▸ **WORK REQUIRED**: In the entries below, spot each line with the word "offering" and copy it.

------ DATA FOR ANALYSIS ------

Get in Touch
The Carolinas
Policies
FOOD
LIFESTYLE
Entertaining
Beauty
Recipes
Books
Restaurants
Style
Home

------
------ DATA FOR ANALYSIS ------

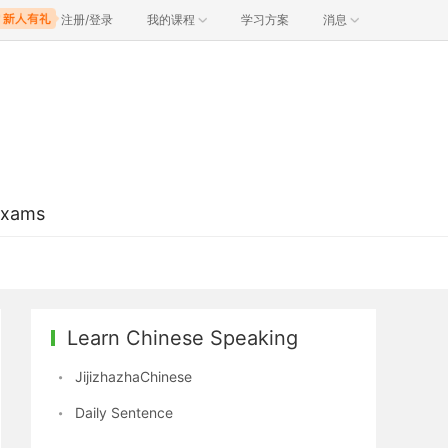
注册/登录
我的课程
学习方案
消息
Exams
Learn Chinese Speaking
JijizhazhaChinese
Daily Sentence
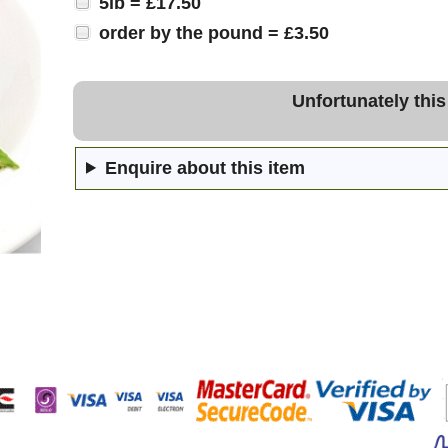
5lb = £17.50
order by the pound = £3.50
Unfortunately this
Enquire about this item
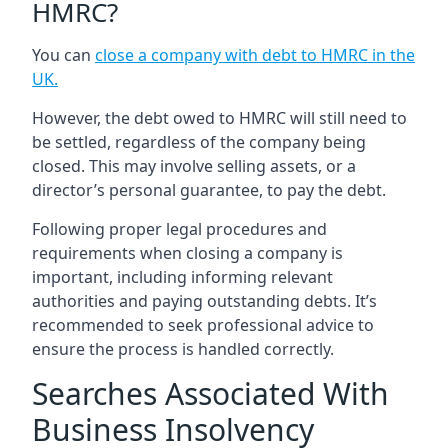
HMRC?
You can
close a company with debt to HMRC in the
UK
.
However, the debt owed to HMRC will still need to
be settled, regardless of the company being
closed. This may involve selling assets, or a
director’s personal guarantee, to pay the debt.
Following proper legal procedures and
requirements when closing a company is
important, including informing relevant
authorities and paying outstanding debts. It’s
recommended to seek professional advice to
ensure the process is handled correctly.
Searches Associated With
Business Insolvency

------
------ DATA FOR ANALYSIS ------

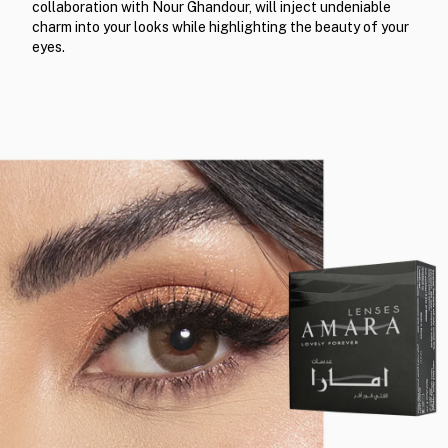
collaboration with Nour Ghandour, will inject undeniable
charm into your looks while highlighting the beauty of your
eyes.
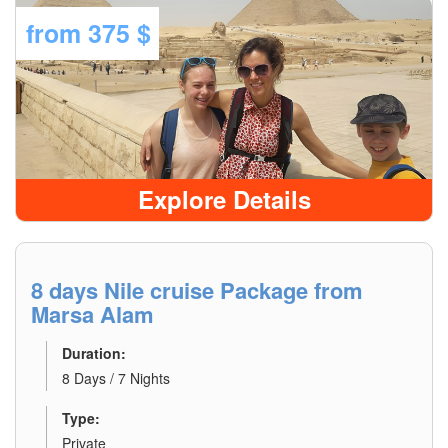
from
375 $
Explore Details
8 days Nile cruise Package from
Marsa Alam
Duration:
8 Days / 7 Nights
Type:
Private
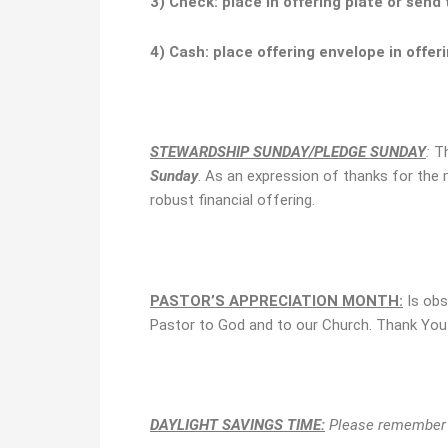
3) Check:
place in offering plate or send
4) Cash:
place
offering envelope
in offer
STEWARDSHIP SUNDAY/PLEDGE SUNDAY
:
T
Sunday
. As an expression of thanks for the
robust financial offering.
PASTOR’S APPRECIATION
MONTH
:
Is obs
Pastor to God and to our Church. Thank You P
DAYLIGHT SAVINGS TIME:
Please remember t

------

▸ **EXERCISE SOLUTION**:
place in offering plate or send
offering envelope
robust financial offering.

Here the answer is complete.